Since its inception, CA had built up a multitude of products in mainly mainframe, software,
enterprise management systems, and client server tools. However, the customer perception of
these products was not clear and they were very sceptical about entering into a long-term
commitment with the company. To add to it, CA had the reputation of being an inflexible
vendor and had an unsatisfactory relationship with its partners. In May 2002, under the
leadership of Sanjay Kumar, its CEO, CA decided to compensate the direct sales force if they
dealt with customers through the channels. This move was expected to lessen the conflict
between the direct sales force and the channel partners. Channels could openly make use of
sales force resources due to clarity on the compensation front. In addition, the company also
entrusted the issues concerning VARs and the direct sales force to two different executives.
In November 2004 John Swainson (Swainson) joined CA as President. Swainson realized
that CA had around 500 products to offer which would be difficult for the sales force to
manage and sell in the market place. Therefore, they had to be narrowed down to a set of
brands for easy selling. Next, to organize the selling, they needed to plan the channel partners
and focus on designing territories. There was also a need for building relations with channel
partners and ensuring more cooperation between them and the direct sales force. According
to Valeh Nazemoff, director of business development at DataTech Enterprises, a CA
enterprise partner, CA is a product company, [Swainson] needs to make sure the direct sales
team works with the channel on a more strategic basis. Keeping all these factors in mind, in
December 2004, CA decided to implement a territory plan similar to the one it had
implemented in Europe. In Europe, it had moved all the components of the business under
one territory manager who was responsible for the growth of business in that region. The
scope of his/her responsibilities included channel sales and he/she was evaluated on the basis
of an annual increase in sales.
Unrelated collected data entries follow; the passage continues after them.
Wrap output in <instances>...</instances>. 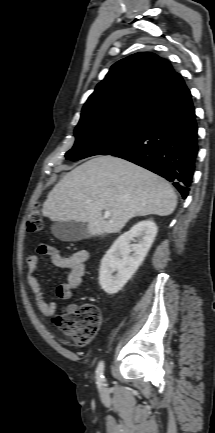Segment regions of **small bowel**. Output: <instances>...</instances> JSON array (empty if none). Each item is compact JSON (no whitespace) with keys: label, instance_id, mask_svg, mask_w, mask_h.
<instances>
[{"label":"small bowel","instance_id":"1","mask_svg":"<svg viewBox=\"0 0 215 433\" xmlns=\"http://www.w3.org/2000/svg\"><path fill=\"white\" fill-rule=\"evenodd\" d=\"M37 251L39 254L47 256L55 267L69 270L66 282L56 287L55 294L62 300L71 299L74 292L81 286L82 279L86 272L87 262L90 258V252L86 249H81L64 256L57 248L49 244H40ZM26 264L28 267L27 281L35 304L41 313L46 316H51L56 312L57 306L53 301H49L45 298L36 276V270L39 264L38 255H27ZM74 309V305L68 307L69 311Z\"/></svg>","mask_w":215,"mask_h":433}]
</instances>
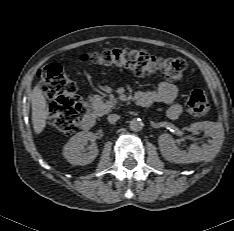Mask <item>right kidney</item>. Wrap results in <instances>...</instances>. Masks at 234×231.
Segmentation results:
<instances>
[{"label": "right kidney", "instance_id": "obj_1", "mask_svg": "<svg viewBox=\"0 0 234 231\" xmlns=\"http://www.w3.org/2000/svg\"><path fill=\"white\" fill-rule=\"evenodd\" d=\"M96 136L91 132L81 131L70 138L63 147V155L72 165H87L91 163L98 155V148L95 144ZM92 142L86 152L83 144Z\"/></svg>", "mask_w": 234, "mask_h": 231}]
</instances>
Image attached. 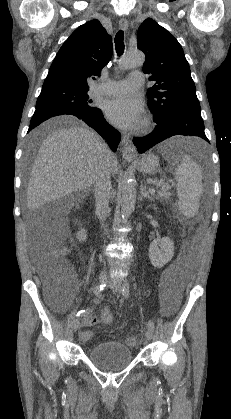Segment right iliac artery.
Returning a JSON list of instances; mask_svg holds the SVG:
<instances>
[{
    "label": "right iliac artery",
    "instance_id": "obj_1",
    "mask_svg": "<svg viewBox=\"0 0 231 419\" xmlns=\"http://www.w3.org/2000/svg\"><path fill=\"white\" fill-rule=\"evenodd\" d=\"M105 286H106V284H101V285H97L94 289H93V294L95 295V296H98L102 291H103V289L105 288ZM83 315H85V310H81V311H79L78 313H77V316H83Z\"/></svg>",
    "mask_w": 231,
    "mask_h": 419
}]
</instances>
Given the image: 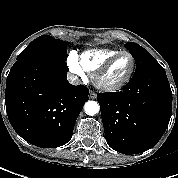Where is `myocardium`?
<instances>
[{"label": "myocardium", "instance_id": "myocardium-1", "mask_svg": "<svg viewBox=\"0 0 178 178\" xmlns=\"http://www.w3.org/2000/svg\"><path fill=\"white\" fill-rule=\"evenodd\" d=\"M122 55H128L132 60V67L129 73L121 81L114 84H105L101 81V77L108 70V68ZM136 69V59L130 51H119L118 53L107 59L93 74V82L95 86L104 92H115L125 87L132 79Z\"/></svg>", "mask_w": 178, "mask_h": 178}]
</instances>
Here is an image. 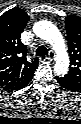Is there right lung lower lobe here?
Segmentation results:
<instances>
[{
    "label": "right lung lower lobe",
    "mask_w": 81,
    "mask_h": 124,
    "mask_svg": "<svg viewBox=\"0 0 81 124\" xmlns=\"http://www.w3.org/2000/svg\"><path fill=\"white\" fill-rule=\"evenodd\" d=\"M30 81H31V80H30ZM30 81H29V82H30ZM29 82H28V83H29ZM28 83H27V84H25L24 86L28 85ZM24 86H23V87H24ZM23 87H21V88H23ZM21 88H20V89H21Z\"/></svg>",
    "instance_id": "right-lung-lower-lobe-1"
}]
</instances>
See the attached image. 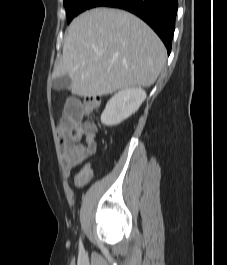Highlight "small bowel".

The first step toward implementing this model in North
America was a clear-cut message to the direct sales force that they would have territory
responsibility as against individual named accounts. This meant that the sales force was also
responsible for revenues from channel partners, which in turn meant they would have to cater
to the resellers. For this purpose, CA hired 100 new field partner managers who helped
develop a relationship with enterprise solution providers as well as system integrators such as
Accenture. These partners were to be aligned vertically with CAs product lines -- Unicenter,
eTrust, and BrightStor. In short, there were three sales teams reporting to one territory
manager in each territory. However, CA was well aware of the problems it would face during
this transition. First, proper channel partners had to be taken into the fold, which was a
difficult task as there was a paucity of experienced people in the specialized enterprise
management field. Second, with direct sales as well as channel partners, there was bound to
be a lack of cooperation. The sales force had to be motivated to have a positive culture in
dealing with the partners. Third, there could be a channel conflict with a parallel structure of
channel partners and direct sales. Although this was not an easy transformation for the
company, Swainson was quite confident about achieving success. Swainson expected that
30% of CAs revenues in the fiscal year 2006 would be through the channel.

Questions :

1. CA had a system whereby its salespersons looked after a thousand named accounts with no
territory responsibility. Compare and contrast this system with its new model, bringing out
the advantages and disadvantages in the new system.

2. With new territory allocations, the sales team became responsible for revenue generated by
the resellers or channel partners and had to work in tandem with them. Bring out the
challenges faced by CA in this regard and the possible solutions to combat them.